Rule of law and the constitution

The high court was able to vindicate the independence of the court in dealing with a politically charged case in a manner expected of and consistent with the Constitution of Zimbabwe

Section 164 of the constitution states that the courts are independent and are subject only to the constitution and the law, which they must apply impartially, expeditiously and without fear, favour or prejudice. 

Section 164(2) further stresses that judicial independence, impartiality and effectiveness are central to the rule of law and democratic governance.

The Bangalore Principles of Judicial Conduct set out core values for the ethical conduct of judges as independence, impartiality, integrity, propriety, equality, competence and diligence. Justice Manongwa has managed to have these boxes ticked in the way the high court dealt with this matter. This should be a good example to the magistrates’ courts in Zimbabwe that deal with the bulk of the cases in criminal law.

NPA not independent

It is with the NPA that there is a problem of not depicting sufficient independence, impartiality and professionalism.

The Constitution of Zimbabwe 2013, via section 258, mandates the NPA to institute and undertake criminal prosecutions. According to Section 262(2), the NPA must not act in a partisan manner, further the interests of political parties, prejudice the lawful interests of any political party or violate the fundamental rights of any person. 

The UN Guidelines on the Role of Prosecutors states that prosecutors shall “carry out their functions impartially and avoid all political, social, religious, racial, cultural, sexual or any other kind of discrimination; protect the public interest, act with objectivity, take proper account of the position of the suspect and the victim, and pay attention to all relevant circumstances, irrespective of whether they are to the advantage or disadvantage of the suspect”. 

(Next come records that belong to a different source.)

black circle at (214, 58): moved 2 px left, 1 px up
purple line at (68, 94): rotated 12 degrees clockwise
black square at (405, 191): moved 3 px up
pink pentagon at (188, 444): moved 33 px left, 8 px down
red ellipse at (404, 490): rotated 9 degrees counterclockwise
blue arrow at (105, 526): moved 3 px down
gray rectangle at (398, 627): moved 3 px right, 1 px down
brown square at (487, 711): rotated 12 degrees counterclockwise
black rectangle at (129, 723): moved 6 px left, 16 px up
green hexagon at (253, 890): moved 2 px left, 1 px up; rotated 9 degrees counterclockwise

Prosecutors are also compelled professionally not to “initiate or continue prosecution” or even to “stay proceedings when an impartial investigation shows the charge to be unfounded”.

The findings of Justice Manongwa raise fundamental questions about the role of the NPA in flogging a dead horse (the case) and what the motivation was. It raises the key question of whether the prosecutor was independent, impartial and professional in the way this matter was handled.

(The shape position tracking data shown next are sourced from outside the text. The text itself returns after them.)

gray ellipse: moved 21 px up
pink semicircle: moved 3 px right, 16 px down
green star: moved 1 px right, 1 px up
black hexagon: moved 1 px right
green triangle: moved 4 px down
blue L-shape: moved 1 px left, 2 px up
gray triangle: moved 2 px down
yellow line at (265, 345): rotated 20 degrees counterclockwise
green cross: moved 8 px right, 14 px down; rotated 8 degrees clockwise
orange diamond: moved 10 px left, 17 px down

When the NPA was separated from the Attorney General’s office in the adoption of the 2013 constitution, part of the reason and logic was to make the NPA more independent, impartial and professional, and in particular to avoid it being instrumentalised by those who wield power.

The conduct of the NPA in this and other politically charged cases raises significant questions about whether these objectives were achieved.

If not, what is to be done to stop weaponising the NPA against legitimate opponents, pro-democracy activists, disliked individuals and civic space so that the rule of law and not the rule by law is entrenched?

As Justice Thomas Masuku of the Namibian High Court has persistently said, “The law must not be like a spider’s web that only catches the weak!” DM

Arnold Tsunga is a human rights lawyer and the principal managing partner at Tsunga Law International and Convenor of Civic Space Network – Africa.